Ein Kampf David gegen Goliath: Frost (Sheen) gegen Nixon (Langella). Bild: ap

Sogar Joschka Fischer soll nach der Premiere von Ron Howards Oscar-Kandidaten "Frost/ Nixon" in Berlin letzte Woche ins Grübeln gekommen sein. Ist Nixon, dieser Archetyp eines politischen Schweinehunds, etwa doch ein Mann mit einem tieferen, wenn auch hochgradig verdrehten Moralverständnis? Hat er trotz Vietnam und Watergate mit dem nötigen zeitlichen Abstand vielleicht doch unser Mitgefühl verdient?

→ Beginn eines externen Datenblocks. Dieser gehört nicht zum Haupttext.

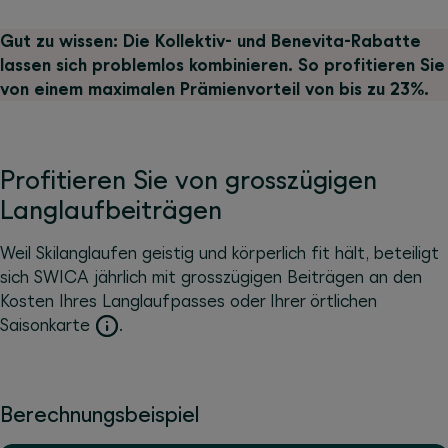
Gut zu wissen: Die Kollektiv- und Benevita-Rabatte
lassen sich problemlos kombinieren. So profitieren Sie
von einem maximalen Prämienvorteil von bis zu 23%.
Profitieren Sie von grosszügigen
Langlaufbeiträgen
Weil Skilanglaufen geistig und körperlich fit hält, beteiligt
sich SWICA jährlich mit grosszügigen Beiträgen an den
Kosten Ihres Langlaufpasses oder Ihrer örtlichen
Saisonkarte
.
Berechnungsbeispiel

Die Vorstellung, dass die Zeit die Fehler der Vergangenheit in eine historische Perspektive rückt, wird dem ehemaligen deutschen Außenminister, der von politischen Gegnern gerne "Kriegsminister" geschimpft wurde, sicher gefallen haben. Tatsächlich ist "Frost/Nixon" das Produkt von verschiedenen, in ihrem Kern divergierenden liberalen Fantasien, die sich unter Howards Regie zu einer hoffnungslos überstrapazierten Sport-Metaphorik hochschrauben.

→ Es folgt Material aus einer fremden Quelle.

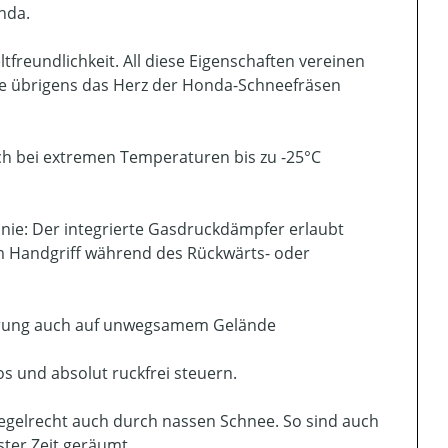
nda.
freundlichkeit. All diese Eigenschaften vereinen
ie übrigens das Herz der Honda-Schneefräsen
ch bei extremen Temperaturen bis zu -25°C
 nie: Der integrierte Gasdruckdämpfer erlaubt
em Handgriff während des Rückwärts- oder
hrung auch auf unwegsamem Gelände
os und absolut ruckfrei steuern.
 regelrecht auch durch nassen Schnee. So sind auch
ter Zeit geräumt.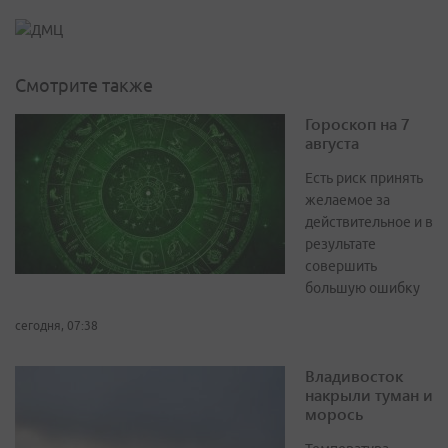
Смотрите также
Гороскоп на 7
августа
Есть риск принять
желаемое за
действительное и в
результате
совершить
большую ошибку
сегодня, 07:38
Владивосток
накрыли туман и
морось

Grundlage von Howards Film sind das berühmte Fernsehinterview, das Nixon 1977, drei Jahre nach seinem Rücktritt, dem britischen Talkshow-Moderator David Frost gab, sowie das darauf basierende Theaterstück von Peter Morgan. Die Prämisse: Was wäre geschehen, hätte Nixon damals vor einem Millionenpublikum seine Mittäterschaft beim Watergate-Skandal eingestanden?

Das hat Nixon nie getan, auch wenn Howards Film etwas anderes nahelegt. Hollywood hat in den vergangenen Jahrzehnten kaum etwas unversucht gelassen, die USA von den bösen Geistern Nixons zu befreien: seriös-investigativ in "Die Unbestechlichen" oder Mythen-entzaubernd in Oliver Stones "Nixon". Doch Nixon will nicht aus dem kollektiven Gedächtnis verschwinden. "Frost/ Nixon" stellt den vorläufigen Höhepunkt dieser Obsession dar, und es ist mehr als nur eine vulgärpsychologische Interpretation, dass das Timing von Howards Film gar nicht besser sein könnte. Nach acht Jahren George Bush muss der Wunsch vieler US-Amerikaner, wenigstens einmal eine Art Schuldeingeständnis vom ersten Mann im Staat zu hören, immens sein. Da Bush ihnen diesen Gefallen so schnell nicht tun wird und Nixon seit inzwischen 15 Jahren tot ist, fühlt man sich in Hollywood für diese späte Genugtuung zuständig.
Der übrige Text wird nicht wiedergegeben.